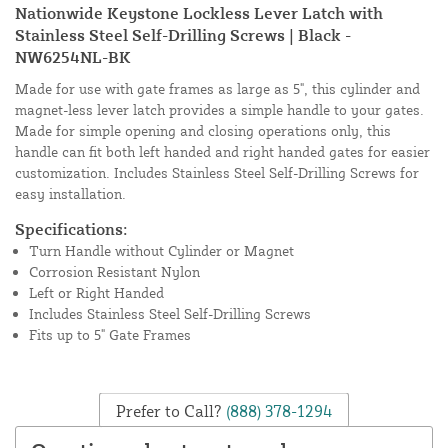
Nationwide Keystone Lockless Lever Latch with
Stainless Steel Self-Drilling Screws | Black -
NW6254NL-BK
Made for use with gate frames as large as 5", this cylinder and
magnet-less lever latch provides a simple handle to your gates.
Made for simple opening and closing operations only, this
handle can fit both left handed and right handed gates for easier
customization. Includes Stainless Steel Self-Drilling Screws for
easy installation.
Specifications:
Turn Handle without Cylinder or Magnet
Corrosion Resistant Nylon
Left or Right Handed
Includes Stainless Steel Self-Drilling Screws
Fits up to 5" Gate Frames
Prefer to Call?
(888) 378-1294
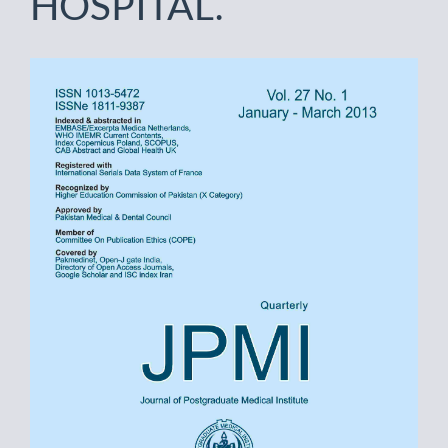
HOSPITAL.
Article
Sidebar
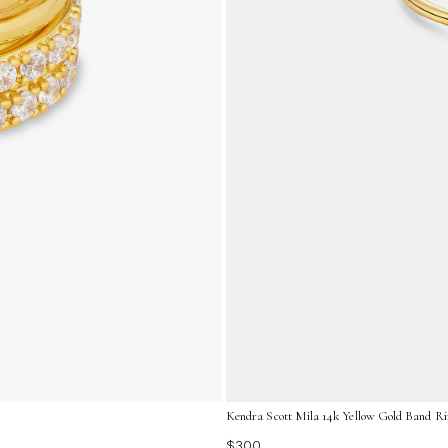
Kendra Scott Mila 14k Yellow Gold Band Ri
$300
*****
> [What to work on]: Output all of the entries once more, word for word, with the images removed.

> [Worked solution]:
Nationwide Keystone Lockless Lever Latch with
Stainless Steel Self-Drilling Screws | Black -
NW6254NL-BK
Made for use with gate frames as large as 5", this cylinder and
magnet-less lever latch provides a simple handle to your gates.
Made for simple opening and closing operations only, this
handle can fit both left handed and right handed gates for easier
customization. Includes Stainless Steel Self-Drilling Screws for
easy installation.
Specifications:
Turn Handle without Cylinder or Magnet
Corrosion Resistant Nylon
Left or Right Handed
Includes Stainless Steel Self-Drilling Screws
Fits up to 5" Gate Frames
Prefer to Call?
(888) 378-1294
HOSPITAL.
Article
Sidebar
Kendra Scott Mila 14k Yellow Gold Band Ri
$300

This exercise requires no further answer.